Pois é: é como o cara quisesse mostrar que consegue fazer algo melhor do que todos esses filmes.

Lá pelas tantas, Sem Limites começa a ficar violento. Algum dos produtores deve ter cobrado: tem que ter cenas de violência para atrair adolescentes e outros tarados por violência. Aí a coisa vai piorando, piorando. Aquela cena do sangue no chão… Argh, trem mais vomitativo.

O desenho de produção, soberbo, é da maga Patrizia von Brandenstein

Levei um susto ao ver que o desenho de produção do filme é de Patrizia von Brandenstein. Vi o filme apenas dois dias depois de ver um dos mais belos trabalhos dessa maga, desse gênio do desenho de produção, Albert Nobbs. Ao escrever sobre Albert Nobbs – um filme muito bom, e, ao contrário deste Sem Limites, sério, adulto –, disse que a qualidade que mais me impressionou no filme foi a suntuosa recriação de época, segunda metade do século XIX, em Dublin –, um trabalho dirigido por Patrizia von Brandenstein. Essa senhora, nascida em 1943, no Arizona, filha de imigrantes russos, é uma espécie de Midas: tudo em que toca vira ouro. Recria o visual de qualquer época, de qualquer civilização, com uma categoria impressionante. Milos Forman, realizador genial, sempre que pode chama Patrizia Von Brandenstein para ser a designer de produção de seus filmes. É dela a recriação da corte vienense do final do século XVIII em Amadeus, trabalho que lhe deu o Oscar e a glória de ser a primeira mulher a ganhar o prêmio de production design. Teve duas outras indicações ao Oscar de direção de arte, por Na Época do Ragtime, também de Forman, e por Os Intocáveis, de Brian De Palma.

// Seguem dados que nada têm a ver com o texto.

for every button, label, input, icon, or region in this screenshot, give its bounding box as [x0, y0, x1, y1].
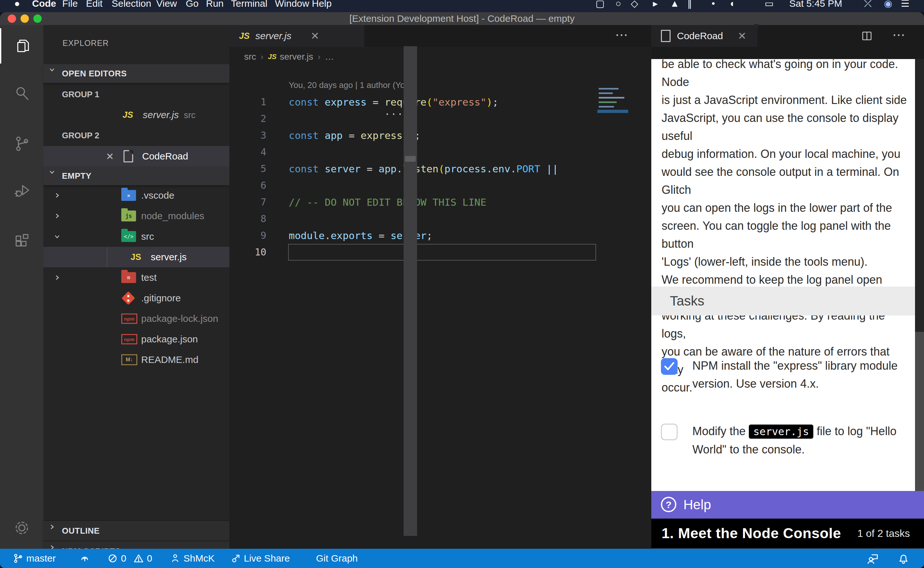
tree-item-package-lock[interactable]: npm package-lock.json [43, 308, 229, 329]
code-line-10[interactable]: 10 [229, 244, 628, 261]
code-line-9[interactable]: 9module.exports = server; [229, 227, 628, 244]
menu-extra-icon[interactable]: ▢ [595, 0, 604, 12]
close-tab-icon[interactable]: ✕ [738, 30, 746, 42]
webview-scrollbar[interactable] [915, 59, 924, 491]
user-status[interactable]: ShMcK [170, 549, 215, 568]
cursor-icon[interactable]: ▸ [653, 0, 658, 12]
sync-status[interactable] [80, 549, 90, 568]
text-input-icon[interactable]: ∥ [687, 0, 692, 12]
editor-sash[interactable] [404, 46, 417, 536]
code-line-3[interactable]: 3const app = express(); [229, 127, 628, 144]
menu-clock[interactable]: Sat 5:45 PM [789, 0, 842, 12]
minimap[interactable] [597, 85, 628, 219]
outline-label: OUTLINE [62, 526, 100, 536]
settings-gear-icon[interactable] [0, 510, 43, 545]
tab-coderoad[interactable]: CodeRoad ✕ [651, 25, 757, 47]
menu-terminal[interactable]: Terminal [231, 0, 267, 12]
tree-item-gitignore[interactable]: .gitignore [43, 288, 229, 308]
group1-label: GROUP 1 [62, 89, 99, 100]
battery-icon[interactable]: ▭ [764, 0, 773, 12]
extensions-icon[interactable] [0, 224, 43, 259]
close-tab-icon[interactable]: ✕ [311, 30, 319, 42]
live-share-status[interactable]: Live Share [231, 549, 290, 568]
menu-edit[interactable]: Edit [86, 0, 102, 12]
menu-selection[interactable]: Selection [112, 0, 151, 12]
open-editor-detail: src [184, 110, 195, 120]
siri-icon[interactable]: ◉ [884, 0, 892, 12]
panel-actions-more-icon[interactable]: ⋯ [892, 25, 906, 47]
notifications-bell-icon[interactable] [897, 549, 910, 568]
volume-icon[interactable]: ◖ [729, 0, 735, 12]
open-editor-serverjs[interactable]: JS server.jssrc [43, 104, 229, 125]
tree-item-serverjs[interactable]: JS server.js [43, 247, 229, 267]
menu-window[interactable]: Window [275, 0, 309, 12]
code-line-2[interactable]: 2 [229, 110, 628, 127]
code-line-6[interactable]: 6 [229, 177, 628, 194]
current-line-highlight [288, 244, 596, 261]
js-file-icon: JS [239, 31, 250, 41]
control-center-icon[interactable]: ☰ [901, 0, 910, 12]
open-editor-coderoad[interactable]: ✕ CodeRoad [43, 146, 229, 166]
menu-help[interactable]: Help [312, 0, 332, 12]
git-graph-status[interactable]: Git Graph [316, 549, 358, 568]
source-control-icon[interactable] [0, 126, 43, 162]
code-line-4[interactable]: 4 [229, 144, 628, 160]
code-line-1[interactable]: 1const express = require("express"); [229, 94, 628, 110]
title-bar[interactable]: [Extension Development Host] - CodeRoad … [0, 12, 924, 26]
menu-run[interactable]: Run [206, 0, 224, 12]
breadcrumb[interactable]: src › JS server.js › … [229, 47, 628, 67]
webview-scrollbar-thumb[interactable] [915, 59, 924, 332]
menu-extra2-icon[interactable]: ○ [615, 0, 621, 12]
tree-item-src[interactable]: </> src [43, 226, 229, 247]
tree-item-node-modules[interactable]: js node_modules [43, 206, 229, 226]
close-editor-icon[interactable]: ✕ [106, 151, 114, 162]
spotlight-icon[interactable]: ⤫ [864, 0, 872, 12]
search-icon[interactable] [0, 76, 43, 111]
menu-code[interactable]: Code [32, 0, 56, 12]
problems-status[interactable]: 0 0 [107, 549, 152, 568]
split-editor-icon[interactable] [861, 30, 873, 43]
task1-text: NPM install the "express" library module… [692, 357, 908, 393]
feedback-icon[interactable] [866, 549, 879, 568]
coderoad-webview: be able to check what's going on in your… [651, 59, 915, 491]
tree-item-test[interactable]: ⌗ test [43, 267, 229, 288]
run-debug-icon[interactable] [0, 173, 43, 208]
apple-menu-icon[interactable]: ● [14, 0, 20, 12]
explorer-icon[interactable] [0, 28, 45, 63]
keyboard-icon[interactable]: ▲ [670, 0, 680, 12]
empty-section-header[interactable]: EMPTY [43, 166, 229, 185]
code-line-8[interactable]: 8 [229, 210, 628, 227]
breadcrumb-file[interactable]: server.js [280, 52, 313, 62]
lesson-title-bar[interactable]: 1. Meet the Node Console 1 of 2 tasks [651, 518, 924, 548]
tree-item-vscode[interactable]: ✕ .vscode [43, 185, 229, 206]
breadcrumb-src[interactable]: src [244, 52, 256, 62]
lesson-paragraph: be able to check what's going on in your… [662, 59, 908, 397]
code-line-7[interactable]: 7// -- DO NOT EDIT BELOW THIS LINE [229, 194, 628, 210]
open-editor-label: server.jssrc [143, 109, 195, 120]
code-lines[interactable]: 1const express = require("express");23co… [229, 94, 628, 261]
explorer-sidebar: EXPLORER OPEN EDITORS GROUP 1 JS server.… [43, 25, 229, 549]
tree-item-readme[interactable]: M↓ README.md [43, 349, 229, 370]
menu-view[interactable]: View [156, 0, 177, 12]
menu-go[interactable]: Go [186, 0, 199, 12]
task2-checkbox-unchecked[interactable] [661, 424, 678, 440]
file-icon [661, 30, 671, 42]
editor-actions-more-icon[interactable]: ⋯ [615, 25, 629, 47]
menu-file[interactable]: File [62, 0, 78, 12]
help-bar[interactable]: ? Help [651, 491, 924, 518]
code-line-5[interactable]: 5const server = app.listen(process.env.P… [229, 160, 628, 177]
outline-section-header[interactable]: OUTLINE [43, 520, 229, 541]
codelens-annotation[interactable]: You, 20 days ago | 1 author (You) [289, 80, 412, 90]
vscode-folder-icon: ✕ [121, 190, 136, 201]
git-branch-status[interactable]: master [13, 549, 56, 568]
task1-checkbox-checked[interactable] [661, 358, 678, 375]
sash-handle[interactable] [405, 156, 416, 162]
coderoad-tab-bar: CodeRoad ✕ ⋯ [651, 25, 924, 47]
breadcrumb-more[interactable]: … [325, 52, 334, 62]
editor-tab-bar: JS server.js ✕ ⋯ [229, 25, 651, 47]
tree-item-package-json[interactable]: npm package.json [43, 329, 229, 349]
tab-serverjs[interactable]: JS server.js ✕ [229, 25, 364, 47]
open-editors-header[interactable]: OPEN EDITORS [43, 64, 229, 83]
chevron-right-icon [54, 192, 61, 199]
shield-icon[interactable]: ◇ [631, 0, 638, 12]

Faltou dizer que Patrizia von Brandenstein é genial também quando trabalha com o tempo atual. É o que ela prova, mais uma vez, neste fic/fan de visual estupendo. 

 

Triste mundo este, em que um terno caro é um dos valores mais sublimes

E que mais, para uma anotação curta?

Uma bela sacada: os olhos azuis de Bradley Cooper ficam com azul mais faiscante quando seu personagem está sob o efeito da droga sensacional. Não importa como o diretor de fotografia Jo Willems conseguiu isso – se com filtro, se com CGE (boa parte do filme foi feito com as CGE, as imagens criadas por computador). Mas é uma bela sacada.

É engraçado (ou triste, ou as duas coisas) ver que, para os autores do filme, uma das melhores coisas da vida, um símbolo de progresso, de melhoria, é vestir-se com ternos carésimos. Triste mundo este, em que um terno é um dos valores mais sublimes.

By the way, os ternos vestidos por Bradley Cooper são Tom Ford, o designer de moda que dirigiu Direito de Amar/A Single Man. Quanto aos ternos que Tom Ford cria, não sei dizer nada. Já seu filme é muito bom. Um filme sério.

Anotação em junho de 2012

Sem Limites/Limitless

De Neil Burger, EUA, 2011

Bradley Cooper (Eddie Morra), Robert De Niro (Carl Van Loon), Abbie Cornish (Lindy), Andrew Howard (Gennady), Anna Friel (Melissa), Johnny Whitworth (Vernon)

Roteiro Leslie Dixon

Baseado na novela The Dark Fields, de Alan Glynn

Fotografia Jo Willems

Música Paul Leonard-Morgan

Produção Relativity Media, Virgin Produced, Rogue, Many Rivers Productions. DVD Imagem Filmes.

Cor, 105 min

**

 

7 Comentários para “Sem Limites / Limitless”

  1. Só vi trechinhos desse filme o telecine, achei bem suspeito de ser uma bomba, entao nao dei cabo a história. Mas que texto ótimo, Sergio!!! R muito! “Timothy Leary, que os deuses psicodélicos o tenham” hahahah, uma das melhores frases do ano! E sobre o terno, é isso aí mesmo, em qualquer lugar do mundo, infelizmente…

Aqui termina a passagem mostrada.